Luftverkehr
Große Lösungen

Turbulenzen sind bei Fluggesellschaften die Regel, nicht die Ausnahme. Das gilt insbesondere für die finanzielle Seite einer Industrie, die seit vielen Jahren mehr Verluste macht als Passagiere befördert. Von einigen profitablen Vertretern abgesehen, ächzt die gesamte Branche unter einem absurden Verdrängungswettbewerb.

Die Euphorie um billige Flugtickets hat allein in Europa rund 50 neue Fluglinien in ein Geschäft gespült, das wegen seiner hohen Kapitalbindung seit jeher als riskant und wenig lukrativ gilt.

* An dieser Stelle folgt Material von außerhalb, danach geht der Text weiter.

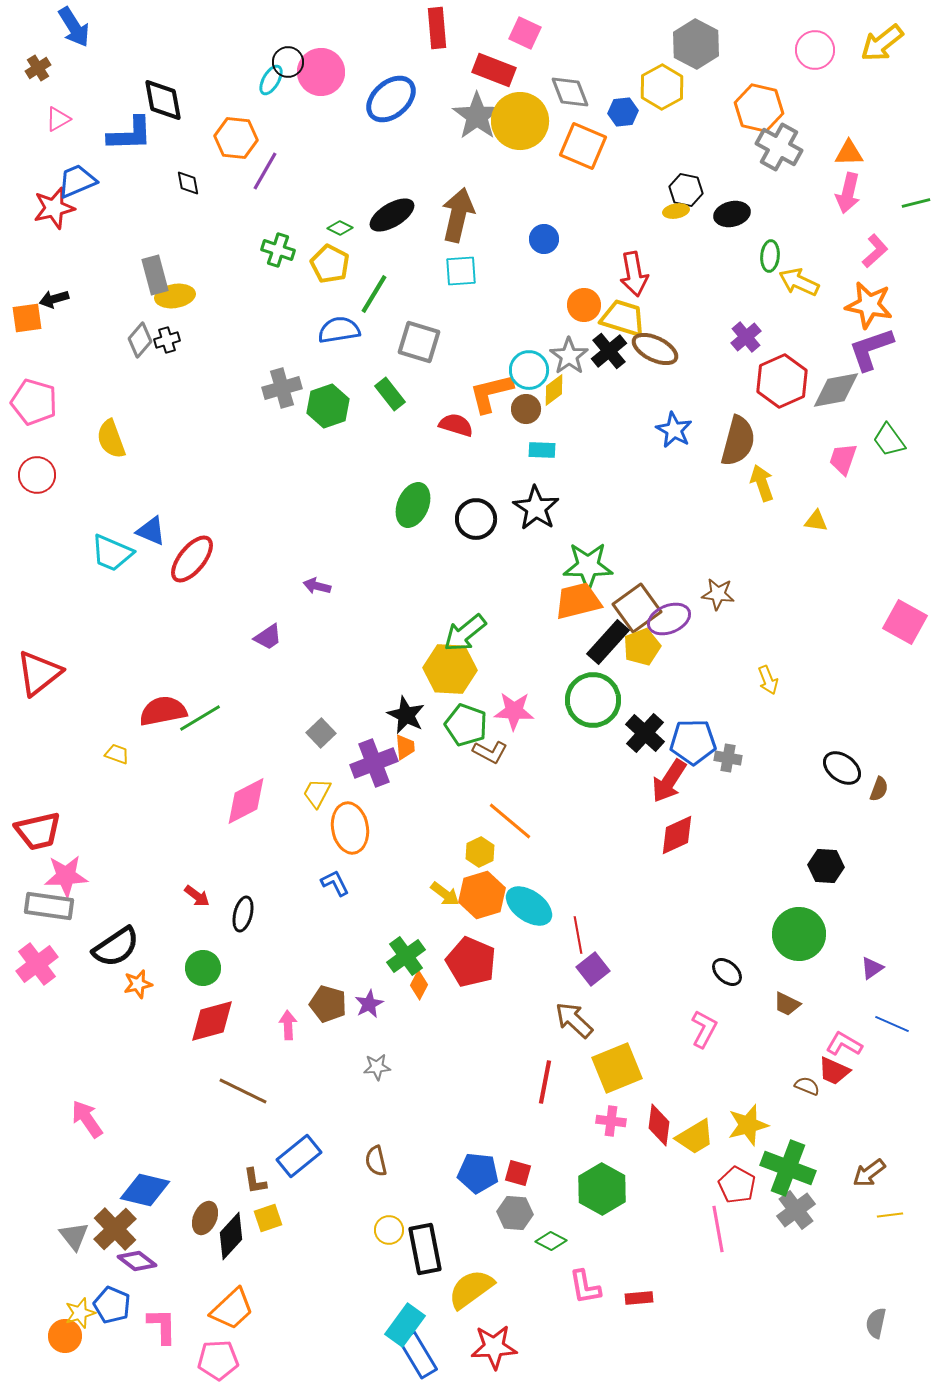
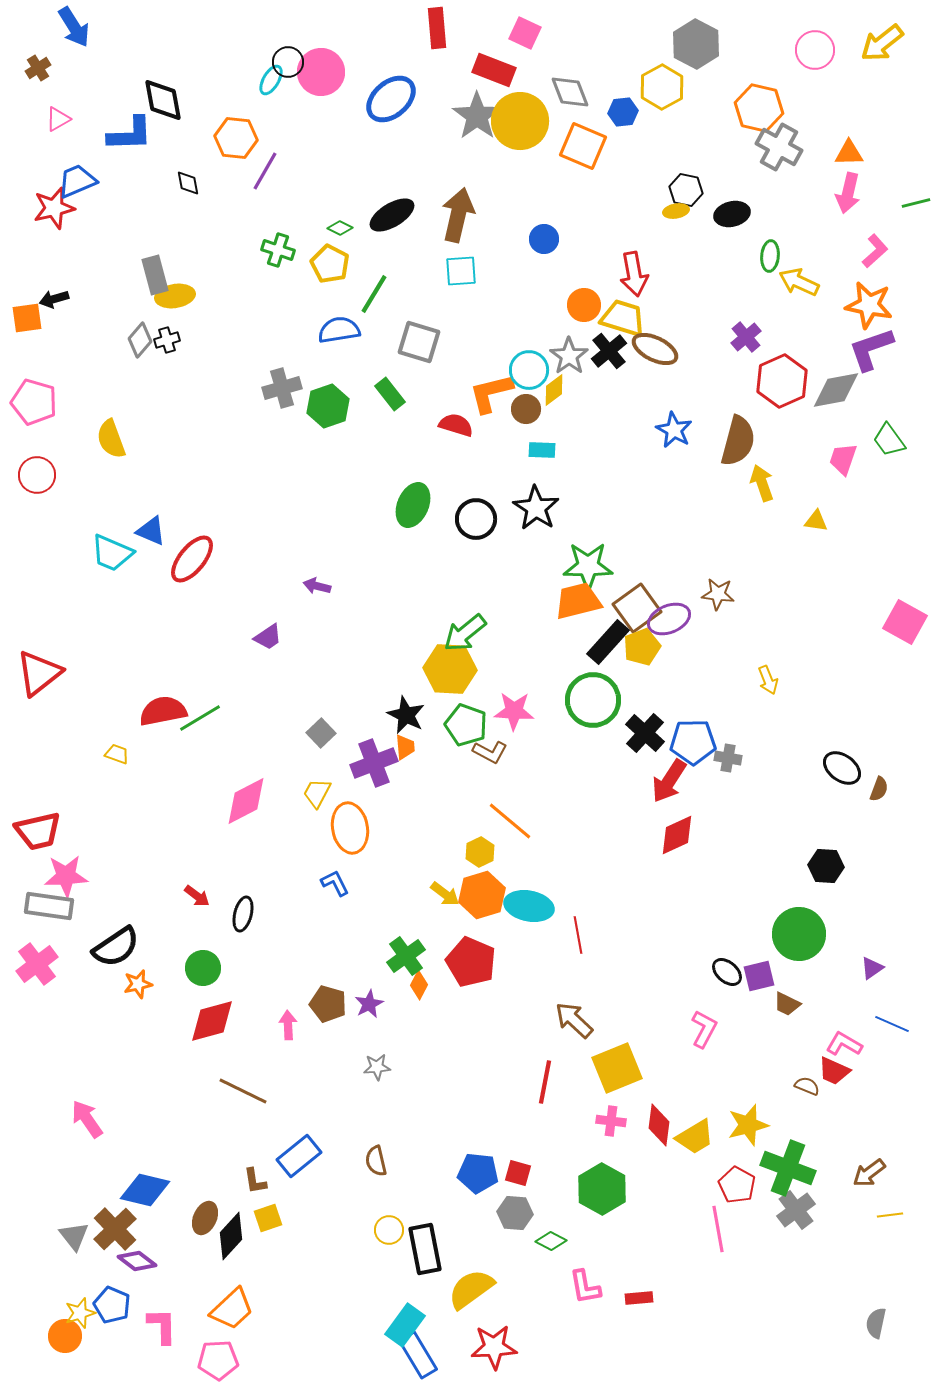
cyan ellipse at (529, 906): rotated 24 degrees counterclockwise
purple square at (593, 969): moved 166 px right, 7 px down; rotated 24 degrees clockwise
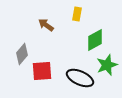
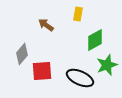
yellow rectangle: moved 1 px right
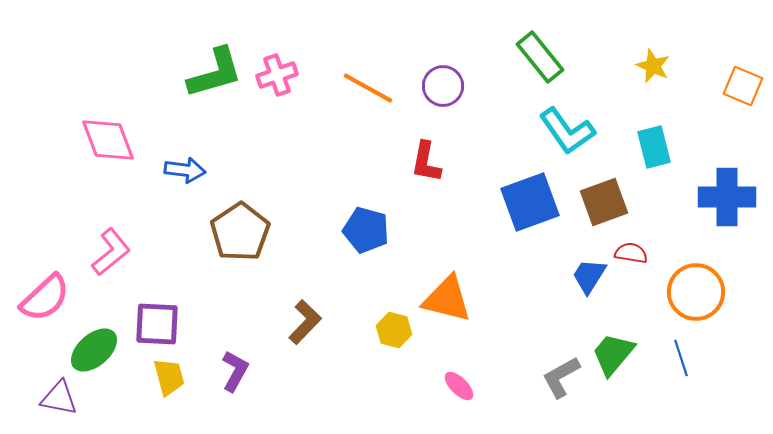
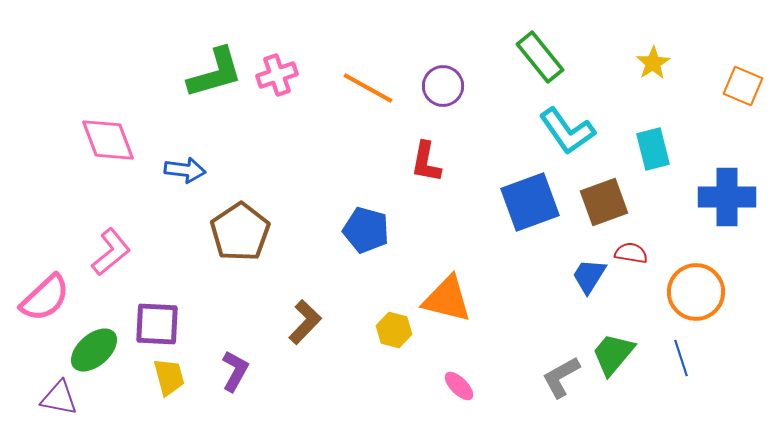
yellow star: moved 3 px up; rotated 16 degrees clockwise
cyan rectangle: moved 1 px left, 2 px down
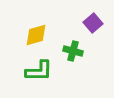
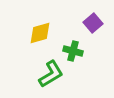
yellow diamond: moved 4 px right, 2 px up
green L-shape: moved 12 px right, 3 px down; rotated 32 degrees counterclockwise
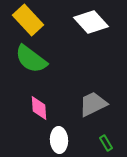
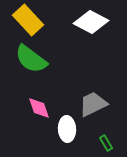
white diamond: rotated 20 degrees counterclockwise
pink diamond: rotated 15 degrees counterclockwise
white ellipse: moved 8 px right, 11 px up
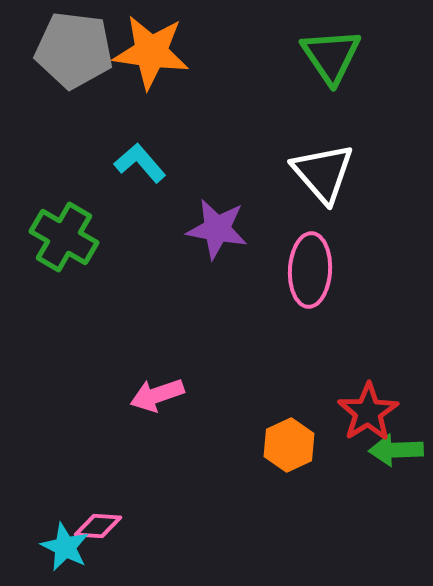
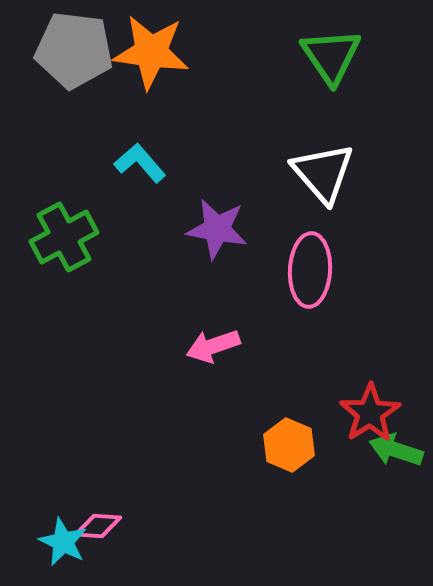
green cross: rotated 32 degrees clockwise
pink arrow: moved 56 px right, 49 px up
red star: moved 2 px right, 1 px down
orange hexagon: rotated 12 degrees counterclockwise
green arrow: rotated 20 degrees clockwise
cyan star: moved 2 px left, 5 px up
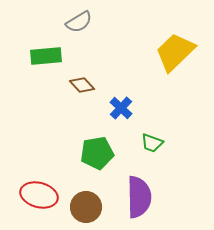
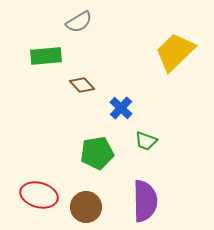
green trapezoid: moved 6 px left, 2 px up
purple semicircle: moved 6 px right, 4 px down
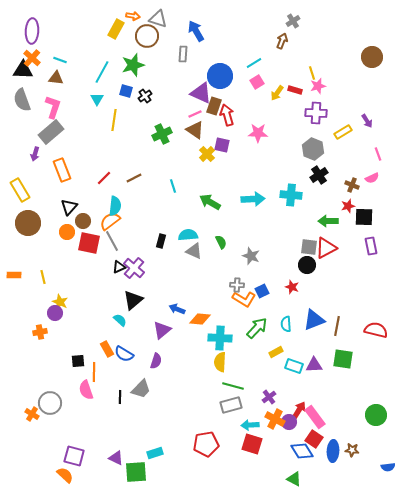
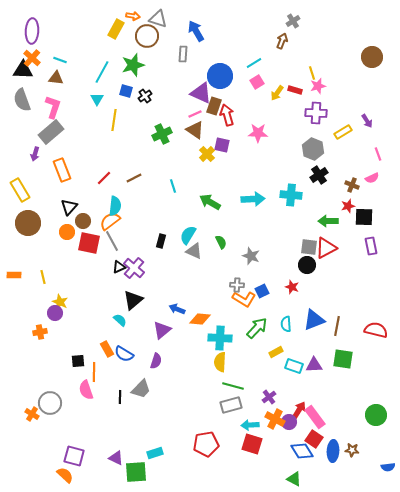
cyan semicircle at (188, 235): rotated 54 degrees counterclockwise
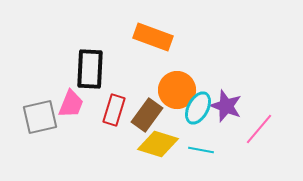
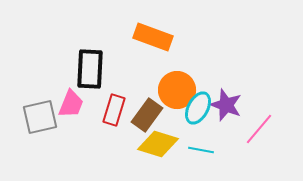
purple star: moved 1 px up
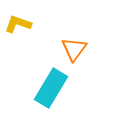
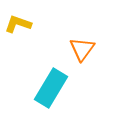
orange triangle: moved 8 px right
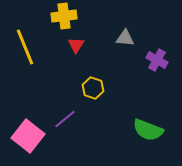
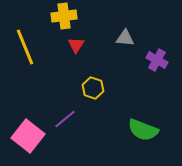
green semicircle: moved 5 px left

Abkühlung in diesem Sektor tut Not, und sie kommt nach Jahren chronischer Überhitzung in Form verregneter Bilanzen. Dass im Angesicht des ausufernden Preiskampfes die Umsätze nicht mehr stimmen, ist nur die eine Seite. Sie wäre allein noch zu verkraften, wenn nicht angesichts dramatisch gestiegener Kerosinpreise auch die Kosten aus dem Ruder laufen würden. So aber wird die Konsolidierung über den Wolken zu einem Muss: Im weltgrößten Flugmarkt USA wird fast die halbe Industrie von Konkursrichtern geleitet, in Europa fliegen nationale Carrier von Alitalia über Austrian Airlines bis hin zur polnischen Lot dem finanziellen Aus entgegen.

Auch in Deutschland beginnt sich der bunte, fast unüberschaubare Zoo an Airline-Marken zu lichten: Mit der Übernahme der Fluglinie DBA hat Air-Berlin-Chef Joachim Hunold eine dringend nötige Konsolidierung angestoßen, die einen Dominoeffekt auslösen könnte. Air Berlin und DBA betreiben gemeinsam fast 90 Flugzeuge. Das gilt als Pfund in einer Industrie, in der Größen- und damit Kostenvorteile eine wesentliche Rolle spielen.



Mit Blick auf den unangefochtenen Riesen Lufthansa und seinen Verfolger Air Berlin sind nun all die anderen Fluglinien im Land, insbesondere die Airlines aus dem Ferienimperium Tui sowie die finanziell ausblutende LTU, zu Zwergen degradiert. Selbst die traditionsreiche Condor, die derzeit noch unter dem Dach des Tui-Rivalen Thomas Cook (u.a. Neckermann) steht, hat im Alleingang keine rechte Perspektive.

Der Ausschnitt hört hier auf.